Il est important de refaire les katas de la même façon qu’ils se transmettent de génération en génération. Mais lorsqu’on atteint un certain niveau, il faut penser autrement. Il faut voir ce que la technique peut nous enseigner et surtout il faut comprendre les rouages qui font fonctionner la technique.
Prenons un kata comme koku, un kata que tout le monde connaît bien dans le Bujinkan. On fait un bloc, on contre-attaque d’un shuto au bras, on se défend d’un coup de pied à l’aide de notre jambe et on termine d’un boshiken dans le dos de l’attaquant. Imiter la façon de faire du kata est facile. Un bon danseur qui n’aurait jamais fait d’arts martiaux peut le faire en quelques minutes. Mais limiter le kata à une simple chorégraphie nous empêche de voir la vraie beauté de cette technique.
On a tendance à oublier que le gyokko ryu repose sur trois principes importants. Le premier Fūsui 風水 utilise le kanji du vent et de l’eau. On peut interpréter cela comme étant l’alternance de ces deux éléments dans la technique. La maîtrise de ces deux éléments nous amène à pouvoir bouger librement dans l’espace de uke et dans l’espace qui se trouve autour des deux combattants.

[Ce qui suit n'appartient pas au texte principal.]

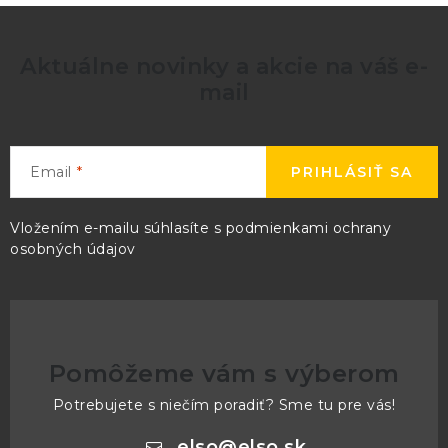
Aktuálne novinky a akcie na váš e-
mail
Email
PRIHLÁSIŤ SA
Vložením e-mailu súhlasíte s
podmienkami ochrany
osobných údajov
Pomôžeme vám s výberom
Potrebujete s niečím poradiť? Sme tu pre vás!
elso
@
elso.sk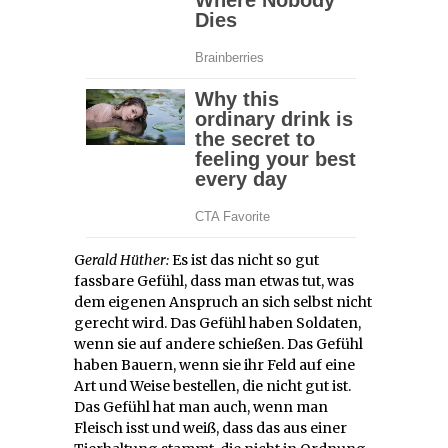
G
erald Hüther:
Es ist das nicht so gut
fassbare Gefühl, dass man etwas tut, was
dem eigenen Anspruch an sich selbst nicht
gerecht wird. Das Gefühl haben Soldaten,
wenn sie auf andere schießen. Das Gefühl
haben Bauern, wenn sie ihr Feld auf eine
Art und Weise bestellen, die nicht gut ist.
Das Gefühl hat man auch, wenn man
Fleisch isst und weiß, dass das aus einer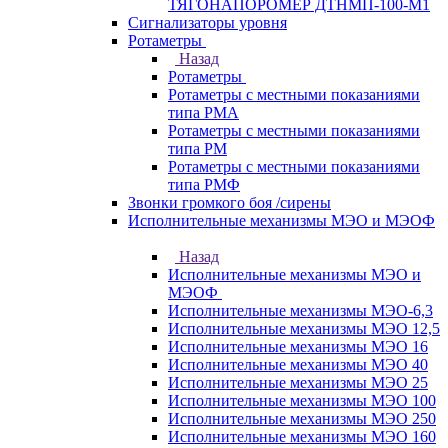
ТЯГОНАПОРОМЕР ДТНМП-100-М1
Сигнализаторы уровня
Ротаметры
Назад
Ротаметры
Ротаметры с местными показаниями
типа РМА
Ротаметры с местными показаниями
типа РМ
Ротаметры с местными показаниями
типа РМФ
Звонки громкого боя /сирены
Исполнительные механизмы МЭО и МЭОФ
Назад
Исполнительные механизмы МЭО и
МЭОФ
Исполнительные механизмы МЭО-6,3
Исполнительные механизмы МЭО 12,5
Исполнительные механизмы МЭО 16
Исполнительные механизмы МЭО 40
Исполнительные механизмы МЭО 25
Исполнительные механизмы МЭО 100
Исполнительные механизмы МЭО 250
Исполнительные механизмы МЭО 160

J’ai déjà vu ces kanjis traduits par psychologie environnementale, et j’avoue que j’aime cette explication même si les kanjis sont ceux du vent et de l’eau.

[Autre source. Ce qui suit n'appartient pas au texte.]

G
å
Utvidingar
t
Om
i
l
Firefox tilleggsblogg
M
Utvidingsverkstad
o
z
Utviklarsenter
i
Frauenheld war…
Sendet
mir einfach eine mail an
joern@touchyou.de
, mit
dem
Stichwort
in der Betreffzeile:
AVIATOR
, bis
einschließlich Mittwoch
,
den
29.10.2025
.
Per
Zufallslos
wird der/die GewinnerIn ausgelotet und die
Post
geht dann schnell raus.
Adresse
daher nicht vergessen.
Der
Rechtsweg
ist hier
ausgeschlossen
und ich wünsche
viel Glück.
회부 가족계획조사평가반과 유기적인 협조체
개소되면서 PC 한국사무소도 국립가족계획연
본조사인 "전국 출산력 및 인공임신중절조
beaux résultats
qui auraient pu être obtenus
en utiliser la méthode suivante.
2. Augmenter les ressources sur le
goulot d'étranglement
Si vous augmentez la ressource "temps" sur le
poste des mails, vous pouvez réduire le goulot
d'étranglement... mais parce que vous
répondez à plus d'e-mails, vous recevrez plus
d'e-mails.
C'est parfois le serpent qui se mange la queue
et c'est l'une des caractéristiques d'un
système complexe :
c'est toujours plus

Le second principe est Jūryoku 重力 et peut se traduire par gravité où si vous préférez, par l’utilisation du poids du corps. Les Occidentaux ont souvent l’habitude de faire des arts martiaux avec le haut du corps alors que les Asiatiques utilisent leurs jambes.

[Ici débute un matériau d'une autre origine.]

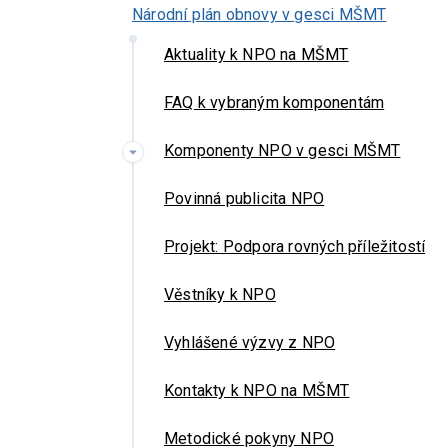
Národní plán obnovy v gesci MŠMT
Aktuality k NPO na MŠMT
FAQ k vybraným komponentám
Komponenty NPO v gesci MŠMT
Povinná publicita NPO
Projekt: Podpora rovných příležitostí
Věstníky k NPO
Vyhlášené výzvy z NPO
Kontakty k NPO na MŠMT
Metodické pokyny NPO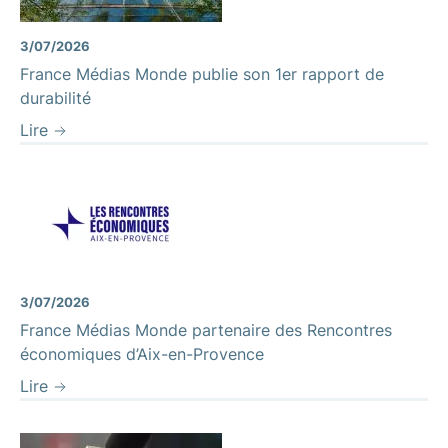
3/07/2026
France Médias Monde publie son 1er rapport de
durabilité
Lire
3/07/2026
France Médias Monde partenaire des Rencontres
économiques d’Aix-en-Provence
Lire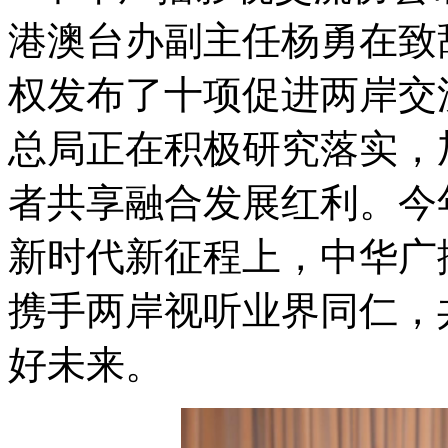
港澳台办副主任杨勇在致
权发布了十项促进两岸交
总局正在积极研究落实，
者共享融合发展红利。今
新时代新征程上，中华广
携手两岸视听业界同仁，
好未来。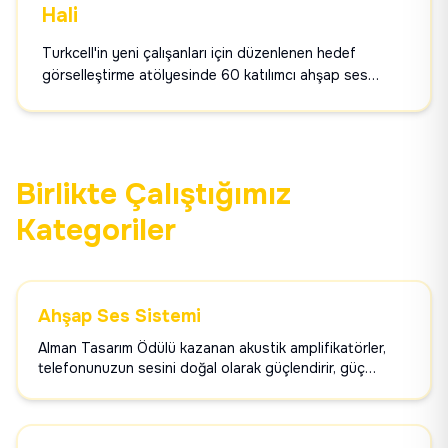
Hali
Turkcell'in yeni çalışanları için düzenlenen hedef
görselleştirme atölyesinde 60 katılımcı ahşap ses
sistemlerini kişiselleştirerek hem bireysel hedeflerini
hem de takım uyumunu keşfetti. 8 ay sonra hala
evlerde sevilerek kullanılan eserlerle 2.412 kg CO₂
tasarrufu sağlanan unutulmaz bir deneyim.
Birlikte Çalıştığımız
Kategoriler
Ahşap Ses Sistemi
Alman Tasarım Ödülü kazanan akustik amplifikatörler,
telefonunuzun sesini doğal olarak güçlendirir, güç
gerektirmez ve birim başına 40.2kg CO₂ tasarrufu
sağlar.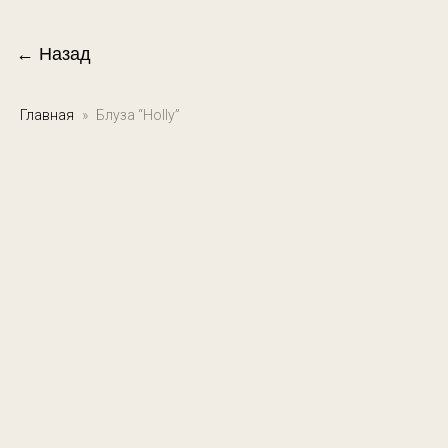
← Назад
Главная
Блуза “Holly”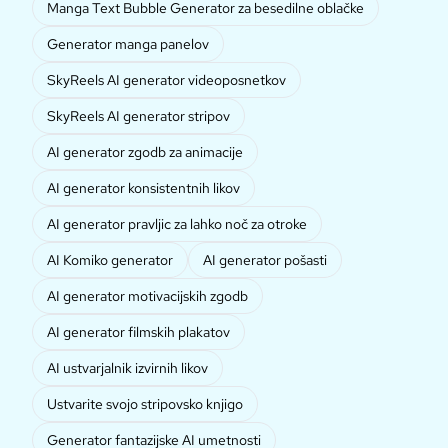
Manga Text Bubble Generator za besedilne oblačke
Generator manga panelov
SkyReels AI generator videoposnetkov
SkyReels AI generator stripov
AI generator zgodb za animacije
AI generator konsistentnih likov
AI generator pravljic za lahko noč za otroke
AI Komiko generator
AI generator pošasti
AI generator motivacijskih zgodb
AI generator filmskih plakatov
AI ustvarjalnik izvirnih likov
Ustvarite svojo stripovsko knjigo
Generator fantazijske AI umetnosti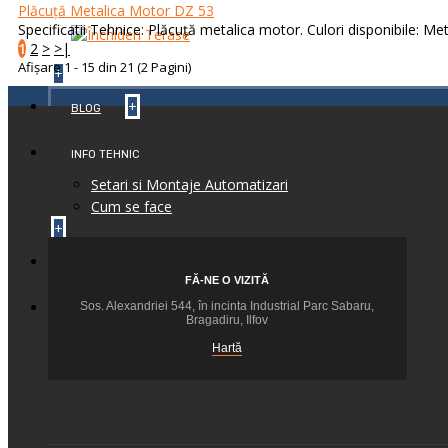
Plăcuță Metalica Motor DZ 53
Specificatii Tehnice: Plăcuță metalica motor. Culori disponibile: Meta
1
2
>
>|
Afişare 1 - 15 din 21 (2 Pagini)
+
+
BLOG
INFO TEHNIC
Setari si Montaje Automatizari
Cum se face
+
+
CONTACT
FĂ-NE O VIZITĂ
+
Sos. Alexandriei 544, în incinta Industrial Parc Sabaru,
FEEDBACK
Bragadiru, Ilfov
Hartă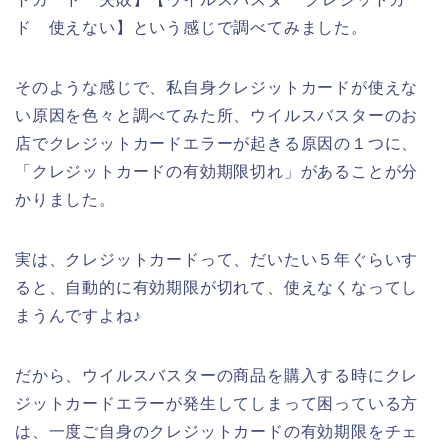
ド 使えない】という感じで調べてみました。
そのような感じで、私自身クレジットカードが使えな
い原因を色々と調べてみた所、ウイルスバスターのお
店でクレジットカードエラーが起きる原因の１つに、
「クレジットカードの有効期限切れ」があることが分
かりました。
実は、クレジットカードって、だいたい５年ぐらいす
ると、自動的に有効期限が切れて、使えなくなってし
まうんですよね♪
だから、ウイルスバスターの商品を購入する時にクレ
ジットカードエラーが発生してしまって困っている方
は、一度ご自身のクレジットカードの有効期限をチェ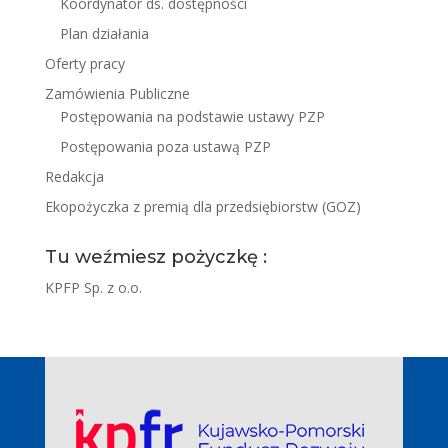
Koordynator ds. dostępności
Plan działania
Oferty pracy
Zamówienia Publiczne
Postępowania na podstawie ustawy PZP
Postępowania poza ustawą PZP
Redakcja
Ekopożyczka z premią dla przedsiębiorstw (GOZ)
Tu weźmiesz pożyczkę :
KPFP Sp. z o.o.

En troisième, nous retrouvons Jiryoku 磁力 qui se traduit par magnétisme. Cela implique probablement les différents jeux de tension entre les combattants et également dans la façon d’utiliser notre propre corps. Ce magnétisme nous permet d’être attirés ou repoussés afin d’utiliser la distance adéquate de notre adversaire lors d’un combat. Le jeu de tension nous permet de contrôler le corps de uke avec certains contacts à des endroits bien précis. Oguri sensei nous avait enseigné différentes manières de contrôler le corps entier de uke à l’aide d’un seul point de contact. En comprenant le jeu d’alignement des os, en maîtrisant un peu les jeux de tensions musculaires de uke, on peut arriver à le contrôler sans avoir à utiliser de force physique.
Revenons à koku. Au moment où l’adversaire nous attaque, nous utilisons l’eau comme élément défensif. Nous absorbons l’attaque et l’avance de uke nous donne l’information sur la distance qu’il faut reculer pour absorber l’attaque de façon sécuritaire. À la façon d’un aimant qui nous repousse, notre corps doit réagir instinctivement sans passer par l’intellect. Nous enchaînons ensuite avec un shuto sur son bras. Si le shuto se donne en poussant le bras, uke aura tendance à donner un kick de la jambe gauche plutôt que de la droite comme le dicte le kata. Nous venons de perdre le contrôle de uke. Mais si nous donnons notre shuto un peu plus vers le bas, en utilisant tout le poids de notre corps vers le bas, uke s’inclinera vers l’avant et son réflexe sera de faire un pas chassé pour donner un kick de la droite. Ouf, nous revenons au kata du manuel.
Au moment où uke donne le kick, nous pivotons nos épaules en un mouvement circulaire, soit un mouvement vent pour rediriger uke afin qu’il nous présente son dos. Puis comme notre jambe doit se reposer au sol, nous utilisons la gravité pour avoir plus de puissance sur notre boshiken. Bien sûr, pour rediriger le kick de uke nous utilisons notre jambe gauche et non la droite comme on le voit souvent. Cela amplifie notre mouvement vent et nous donne plus de vitesse pour esquiver.
Bien sûr, avec ce simple kata je peux rajouter des couches basées sur les trois principes. Mais déjà, juste le fait de s’amuser à voir ces principes dans les techniques, cela nous apporte une vision différente des katas. En montant en grade, le pratiquant doit cesser de se contenter d’imiter la technique, il doit s’efforcer d’en voir les différents rouages et de voir comment il peut adapter ces concepts pour rendre le kata opérationnel en situation moderne réelle. S’amuser à refaire les katas du gyokko ryu en tenant compte de ces trois principes, c’est redécouvrir la richesse de ce style.